I turned and looked at his chiseled features and perfect face. I didn’t know what love was. I doubted I had ever known what love was, but this is what I imagined it was. It was knowing someone cared for you and wanting to be with them. It was desire. These things seemed like love, but I couldn’t say the words. I couldn’t answer him. I just kissed him.

He reached over and stroked my hair and kissed my forehead. I curled up in his arms and listened to his beating heart. I wished this was love.

“I have to go,” he said.

“Oh?” I said.

“Yeah,” he said. “I’m sorry. This was amazing. Really. There’s a game today and I told some of the guys that I’d watch it with them.”

“Well,” I said. “You can’t miss that.”

“Hey,” he said. “Do you wanna come? You aren’t an Auburn fan are you? Because if you are, we’re going to have to call this entire thing off.” He smiled mischievously down at me.

“Well, “I said with a laugh. “Now that you mention it …”

“That’s it. We’re done. I can’t be seen in public with an Auburn fan.”

I laughed. I could shit twice about football, but I grew up in Alabama, so I had to know the language. “You have nothing to worry about,” I said. “Roll Tide.”

“Oh,” he said. “Thank God.”

He leapt up and pulled his pants on and threw on a T-shirt. It was an Alabama T-shirt. He smiled at me. I got up slowly and got dressed.

“Damn,” he said as he watched me dress. “You’re amazing. You know that?”

“I think you need glasses,” I answered.

“I can’t believe it took me this long to notice you,” he said.

“It’s hard to see through that crowd of blondes that is always following you.”

He laughed. “Are you sure you don’t want to come watch the game with me?”

“No,” I said. “I have some errands I have to run.”
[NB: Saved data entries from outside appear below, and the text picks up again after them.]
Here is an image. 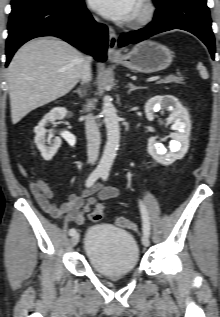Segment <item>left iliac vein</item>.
I'll list each match as a JSON object with an SVG mask.
<instances>
[{
	"mask_svg": "<svg viewBox=\"0 0 220 317\" xmlns=\"http://www.w3.org/2000/svg\"><path fill=\"white\" fill-rule=\"evenodd\" d=\"M142 244L145 246V247H148L150 245V241H149V238L147 236H142Z\"/></svg>",
	"mask_w": 220,
	"mask_h": 317,
	"instance_id": "obj_1",
	"label": "left iliac vein"
}]
</instances>
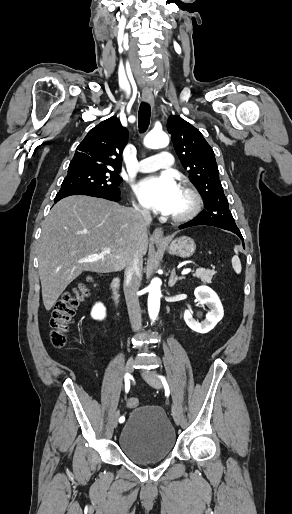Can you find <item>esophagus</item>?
I'll list each match as a JSON object with an SVG mask.
<instances>
[{
    "label": "esophagus",
    "instance_id": "1",
    "mask_svg": "<svg viewBox=\"0 0 292 514\" xmlns=\"http://www.w3.org/2000/svg\"><path fill=\"white\" fill-rule=\"evenodd\" d=\"M142 100L154 107V96L152 90L142 91ZM152 238L156 243H163L165 241L164 232L161 228H155L152 234Z\"/></svg>",
    "mask_w": 292,
    "mask_h": 514
}]
</instances>
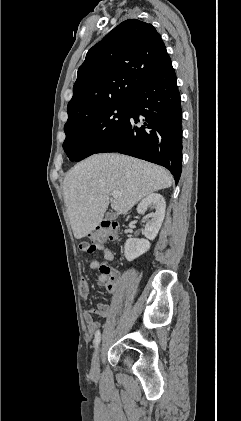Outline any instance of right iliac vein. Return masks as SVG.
<instances>
[{"instance_id":"right-iliac-vein-1","label":"right iliac vein","mask_w":241,"mask_h":421,"mask_svg":"<svg viewBox=\"0 0 241 421\" xmlns=\"http://www.w3.org/2000/svg\"><path fill=\"white\" fill-rule=\"evenodd\" d=\"M99 357H100V348H97L94 353L92 364H91V372L93 374H96L99 370Z\"/></svg>"}]
</instances>
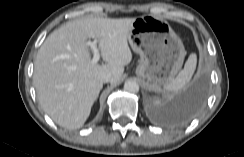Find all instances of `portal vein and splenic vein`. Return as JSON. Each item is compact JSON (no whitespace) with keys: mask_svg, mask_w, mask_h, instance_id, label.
<instances>
[{"mask_svg":"<svg viewBox=\"0 0 244 157\" xmlns=\"http://www.w3.org/2000/svg\"><path fill=\"white\" fill-rule=\"evenodd\" d=\"M87 45L90 46V48L92 49L93 54H94L93 58H92V63L96 64L100 59V52H99V49L97 48V40L88 41Z\"/></svg>","mask_w":244,"mask_h":157,"instance_id":"portal-vein-and-splenic-vein-1","label":"portal vein and splenic vein"}]
</instances>
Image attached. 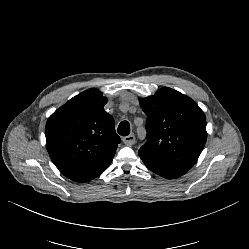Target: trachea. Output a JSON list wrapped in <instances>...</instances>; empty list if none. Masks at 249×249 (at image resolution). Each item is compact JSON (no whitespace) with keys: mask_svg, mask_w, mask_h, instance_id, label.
Wrapping results in <instances>:
<instances>
[{"mask_svg":"<svg viewBox=\"0 0 249 249\" xmlns=\"http://www.w3.org/2000/svg\"><path fill=\"white\" fill-rule=\"evenodd\" d=\"M117 132L122 136H127L130 134V124L128 121H122L117 129Z\"/></svg>","mask_w":249,"mask_h":249,"instance_id":"obj_1","label":"trachea"}]
</instances>
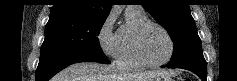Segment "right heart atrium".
Segmentation results:
<instances>
[{
  "label": "right heart atrium",
  "instance_id": "obj_1",
  "mask_svg": "<svg viewBox=\"0 0 237 81\" xmlns=\"http://www.w3.org/2000/svg\"><path fill=\"white\" fill-rule=\"evenodd\" d=\"M97 41L101 51L109 58H116L118 40L114 31V18L109 14L103 20L98 32Z\"/></svg>",
  "mask_w": 237,
  "mask_h": 81
}]
</instances>
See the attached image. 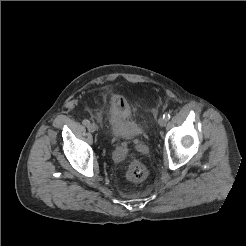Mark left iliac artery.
Here are the masks:
<instances>
[{
  "label": "left iliac artery",
  "mask_w": 246,
  "mask_h": 246,
  "mask_svg": "<svg viewBox=\"0 0 246 246\" xmlns=\"http://www.w3.org/2000/svg\"><path fill=\"white\" fill-rule=\"evenodd\" d=\"M170 117H171V115H170L169 113H167V112L163 115V118H164L165 120H169Z\"/></svg>",
  "instance_id": "left-iliac-artery-1"
}]
</instances>
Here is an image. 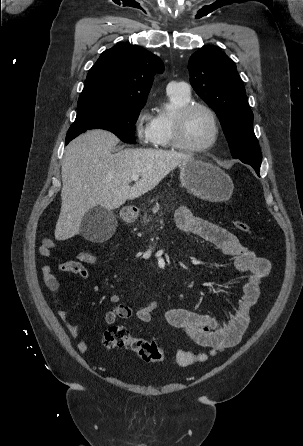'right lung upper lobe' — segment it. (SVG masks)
<instances>
[{
    "mask_svg": "<svg viewBox=\"0 0 303 446\" xmlns=\"http://www.w3.org/2000/svg\"><path fill=\"white\" fill-rule=\"evenodd\" d=\"M163 70L161 59L142 47L114 46L105 50L89 70L77 106L94 103L144 106L154 74Z\"/></svg>",
    "mask_w": 303,
    "mask_h": 446,
    "instance_id": "1",
    "label": "right lung upper lobe"
}]
</instances>
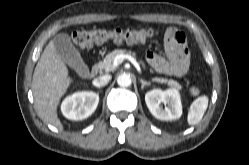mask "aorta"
Instances as JSON below:
<instances>
[{"mask_svg":"<svg viewBox=\"0 0 249 165\" xmlns=\"http://www.w3.org/2000/svg\"><path fill=\"white\" fill-rule=\"evenodd\" d=\"M117 83L119 86H122V87L130 86L131 85L130 75L125 74V73L119 75L117 78Z\"/></svg>","mask_w":249,"mask_h":165,"instance_id":"obj_1","label":"aorta"}]
</instances>
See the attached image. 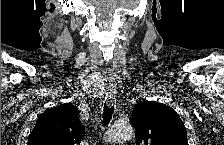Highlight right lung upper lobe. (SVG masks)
<instances>
[{"label":"right lung upper lobe","instance_id":"1","mask_svg":"<svg viewBox=\"0 0 224 145\" xmlns=\"http://www.w3.org/2000/svg\"><path fill=\"white\" fill-rule=\"evenodd\" d=\"M84 137L78 110L70 103L41 114L28 140L29 145H75Z\"/></svg>","mask_w":224,"mask_h":145}]
</instances>
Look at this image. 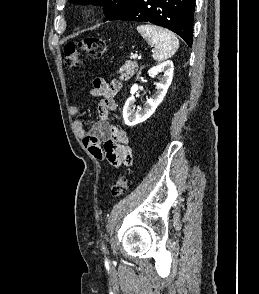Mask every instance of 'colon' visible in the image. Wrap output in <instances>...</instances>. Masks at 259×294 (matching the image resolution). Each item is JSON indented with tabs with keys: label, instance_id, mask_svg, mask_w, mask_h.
I'll use <instances>...</instances> for the list:
<instances>
[{
	"label": "colon",
	"instance_id": "1",
	"mask_svg": "<svg viewBox=\"0 0 259 294\" xmlns=\"http://www.w3.org/2000/svg\"><path fill=\"white\" fill-rule=\"evenodd\" d=\"M86 53L92 58H100L106 52V43L102 38L89 37L78 42H69L64 48L65 64L69 68H75L79 65L80 53ZM130 180L126 175L118 177L112 187V196L120 197L128 189Z\"/></svg>",
	"mask_w": 259,
	"mask_h": 294
}]
</instances>
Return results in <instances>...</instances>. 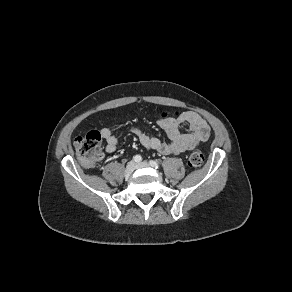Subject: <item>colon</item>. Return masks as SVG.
<instances>
[{
  "label": "colon",
  "instance_id": "5ec220e1",
  "mask_svg": "<svg viewBox=\"0 0 292 292\" xmlns=\"http://www.w3.org/2000/svg\"><path fill=\"white\" fill-rule=\"evenodd\" d=\"M76 154L79 160L87 167L94 166L102 156V135L92 130L75 140ZM204 163V155L200 149H195L188 158L191 168H198Z\"/></svg>",
  "mask_w": 292,
  "mask_h": 292
}]
</instances>
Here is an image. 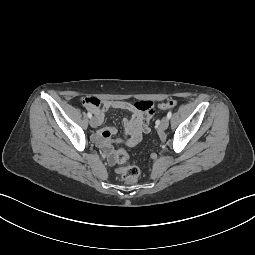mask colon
Wrapping results in <instances>:
<instances>
[{"label":"colon","mask_w":255,"mask_h":255,"mask_svg":"<svg viewBox=\"0 0 255 255\" xmlns=\"http://www.w3.org/2000/svg\"><path fill=\"white\" fill-rule=\"evenodd\" d=\"M85 105H94L96 101L93 98H86L84 101ZM177 102L175 100H168L160 104V108H172L176 106ZM116 163L119 165L117 168V172L121 175L123 180L127 184H133L137 181L140 170L134 164H128L129 155L128 153L121 149L115 154Z\"/></svg>","instance_id":"colon-1"}]
</instances>
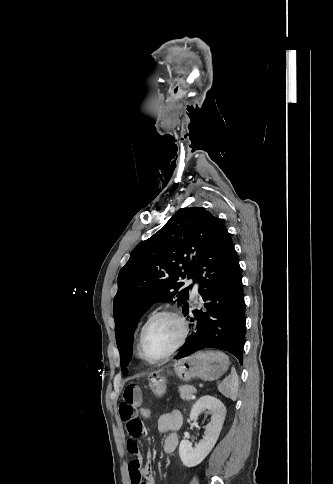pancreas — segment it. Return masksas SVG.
<instances>
[{
    "mask_svg": "<svg viewBox=\"0 0 333 484\" xmlns=\"http://www.w3.org/2000/svg\"><path fill=\"white\" fill-rule=\"evenodd\" d=\"M178 391L183 400H190L193 394L196 393V389L192 385H181L178 387Z\"/></svg>",
    "mask_w": 333,
    "mask_h": 484,
    "instance_id": "obj_1",
    "label": "pancreas"
}]
</instances>
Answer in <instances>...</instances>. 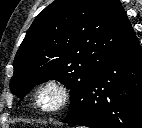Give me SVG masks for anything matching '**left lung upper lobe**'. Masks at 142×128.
I'll use <instances>...</instances> for the list:
<instances>
[{
  "label": "left lung upper lobe",
  "mask_w": 142,
  "mask_h": 128,
  "mask_svg": "<svg viewBox=\"0 0 142 128\" xmlns=\"http://www.w3.org/2000/svg\"><path fill=\"white\" fill-rule=\"evenodd\" d=\"M134 35L119 0H55L18 49L10 90L23 97L36 84L59 80L71 90L69 115L109 54Z\"/></svg>",
  "instance_id": "1"
}]
</instances>
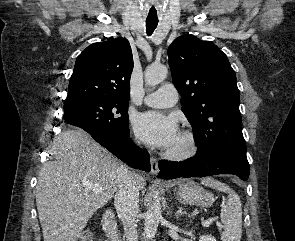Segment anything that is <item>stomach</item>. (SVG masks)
<instances>
[{
  "label": "stomach",
  "mask_w": 295,
  "mask_h": 241,
  "mask_svg": "<svg viewBox=\"0 0 295 241\" xmlns=\"http://www.w3.org/2000/svg\"><path fill=\"white\" fill-rule=\"evenodd\" d=\"M173 193L183 204L210 206L214 197L192 180H179L172 184Z\"/></svg>",
  "instance_id": "0dacf381"
}]
</instances>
We walked out of the house together and he walked me to my car. He kissed me and I found myself wishing he’d skip the game, but between sex and football, I think football usually won. I drove away knowing exactly where I was going. I was tired of choosing between my old clothes from Chicago and the dresses I had turned into my death shrouds over the last year. I was going shopping. I hadn’t spent any money on anything but chips, soda, beer, and animal crackers in forever and I was going to drive to Huntsville and buy myself an entire new wardrobe. I put my sunglasses on and leaned back. I could almost smell the leather of new shoes.

* * *

That night I put on a long black dress I had just bought. I put on the dress and walked slowly back to my cabin. I lit my candle garden again. I lit the lights and sparks exploded from the tops of them. The smell of rosemary and juniper filled the cabin, and I could almost feel the energy expand in the cabin as I raised my arms and cried out to my spirit, to the one I had called to help me.

I raised my arms and said, “This magic is spent and sent.”
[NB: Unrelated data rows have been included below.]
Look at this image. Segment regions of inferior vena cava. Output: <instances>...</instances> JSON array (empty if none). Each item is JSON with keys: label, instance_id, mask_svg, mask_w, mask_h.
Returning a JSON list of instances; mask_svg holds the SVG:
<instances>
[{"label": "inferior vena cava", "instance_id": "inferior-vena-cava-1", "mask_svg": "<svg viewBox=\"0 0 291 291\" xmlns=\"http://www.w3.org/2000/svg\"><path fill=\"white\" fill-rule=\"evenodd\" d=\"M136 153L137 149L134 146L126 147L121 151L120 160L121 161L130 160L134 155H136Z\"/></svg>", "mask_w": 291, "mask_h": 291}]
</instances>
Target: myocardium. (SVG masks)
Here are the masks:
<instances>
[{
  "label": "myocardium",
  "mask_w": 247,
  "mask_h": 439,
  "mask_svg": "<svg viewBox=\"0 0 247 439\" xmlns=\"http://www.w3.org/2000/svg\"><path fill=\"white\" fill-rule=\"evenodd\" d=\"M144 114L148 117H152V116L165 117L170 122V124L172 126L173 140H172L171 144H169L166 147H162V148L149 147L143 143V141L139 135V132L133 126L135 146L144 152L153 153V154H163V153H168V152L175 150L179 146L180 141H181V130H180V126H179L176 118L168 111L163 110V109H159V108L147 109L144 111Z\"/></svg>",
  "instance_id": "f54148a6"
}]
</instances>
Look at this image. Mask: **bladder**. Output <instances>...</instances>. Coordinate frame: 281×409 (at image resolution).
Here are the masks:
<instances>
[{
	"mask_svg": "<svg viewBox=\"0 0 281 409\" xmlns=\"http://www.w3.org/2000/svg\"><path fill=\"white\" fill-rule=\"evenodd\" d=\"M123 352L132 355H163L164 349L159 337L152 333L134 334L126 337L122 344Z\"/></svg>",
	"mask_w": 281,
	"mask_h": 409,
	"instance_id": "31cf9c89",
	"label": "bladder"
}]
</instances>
The night grew bright and I felt drunk on the power of the night. I snuffed each candle out and walked back home. In the morning, everyone on the floor was born again. The soldier’s wife came back to him. The doe-eyed rape victim found all her rapists suddenly repentant and wanting desperately to give her money to make amends for their crimes. The old man who was drowning in his grief found himself comforted by his wife’s widowed sister. Candy was gone to her new home and the floor was filled with joy.
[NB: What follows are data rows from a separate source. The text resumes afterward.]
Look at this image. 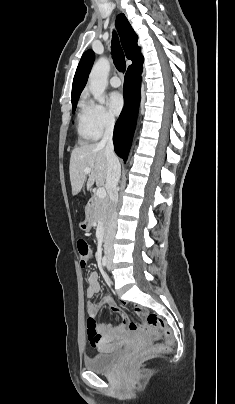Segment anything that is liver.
<instances>
[{"mask_svg":"<svg viewBox=\"0 0 235 404\" xmlns=\"http://www.w3.org/2000/svg\"><path fill=\"white\" fill-rule=\"evenodd\" d=\"M86 168H91L90 174H85L84 170ZM69 174L73 196L81 191L87 175V190L95 182L98 186H106L107 159L105 146L96 143L74 148L70 157Z\"/></svg>","mask_w":235,"mask_h":404,"instance_id":"6515ba94","label":"liver"}]
</instances>
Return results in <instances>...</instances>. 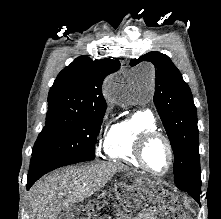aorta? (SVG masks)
Wrapping results in <instances>:
<instances>
[{"label": "aorta", "instance_id": "762f6f07", "mask_svg": "<svg viewBox=\"0 0 221 219\" xmlns=\"http://www.w3.org/2000/svg\"><path fill=\"white\" fill-rule=\"evenodd\" d=\"M136 76L139 80L151 86L153 84L154 71L150 67H141L136 71ZM107 92L110 95L117 96L120 95V90L118 88L109 89L107 88Z\"/></svg>", "mask_w": 221, "mask_h": 219}]
</instances>
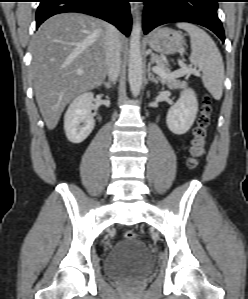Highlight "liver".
Returning <instances> with one entry per match:
<instances>
[{
    "mask_svg": "<svg viewBox=\"0 0 248 299\" xmlns=\"http://www.w3.org/2000/svg\"><path fill=\"white\" fill-rule=\"evenodd\" d=\"M104 21L63 13L45 21L35 34L31 74L36 101L49 130L78 94L98 87L107 74ZM121 48L125 37L118 32Z\"/></svg>",
    "mask_w": 248,
    "mask_h": 299,
    "instance_id": "1",
    "label": "liver"
}]
</instances>
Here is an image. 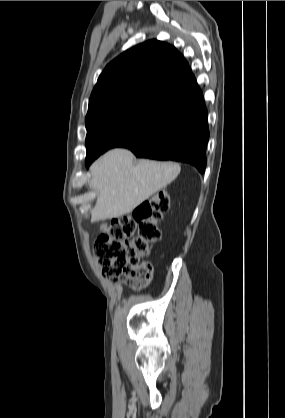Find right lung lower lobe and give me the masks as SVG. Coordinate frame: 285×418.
I'll return each mask as SVG.
<instances>
[{
	"mask_svg": "<svg viewBox=\"0 0 285 418\" xmlns=\"http://www.w3.org/2000/svg\"><path fill=\"white\" fill-rule=\"evenodd\" d=\"M209 136L208 111L200 92L170 108L159 121L120 147L139 158L189 163L203 173Z\"/></svg>",
	"mask_w": 285,
	"mask_h": 418,
	"instance_id": "1",
	"label": "right lung lower lobe"
}]
</instances>
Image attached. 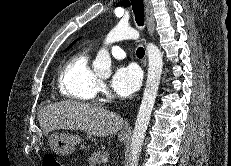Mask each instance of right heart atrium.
I'll return each instance as SVG.
<instances>
[{
	"instance_id": "d8ad5b80",
	"label": "right heart atrium",
	"mask_w": 231,
	"mask_h": 166,
	"mask_svg": "<svg viewBox=\"0 0 231 166\" xmlns=\"http://www.w3.org/2000/svg\"><path fill=\"white\" fill-rule=\"evenodd\" d=\"M97 92L104 93L105 92V85L102 81L97 82Z\"/></svg>"
}]
</instances>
Ellie pulled me aside after group, “You should have private sessions. You should go into private practice. You are really a miracle worker.”

“I can’t,” I said softly. “I can’t get my license.”

“Don’t call it psychology, then. Call yourself a New Age healer. You don’t need a license to be a healer”

“I don’t think so,” I said.

“Look at what you’ve done,” Ellie said. “I know it was you. I’ve been everyplace looking for this kind of happiness. It’s you. You’ve fixed everything. You shouldn’t hide a gift like this. I have a little place that I own. It’s just a little shop, but I have a couple ladies that work there, doing massage therapy, you know? You should stop by. I have an extra office. You could work out of my office. You could just charge fee for service like I do and then the licensing and the insurance wouldn’t matter. You are amazing. You shouldn’t waste this gift or confine it to these walls.”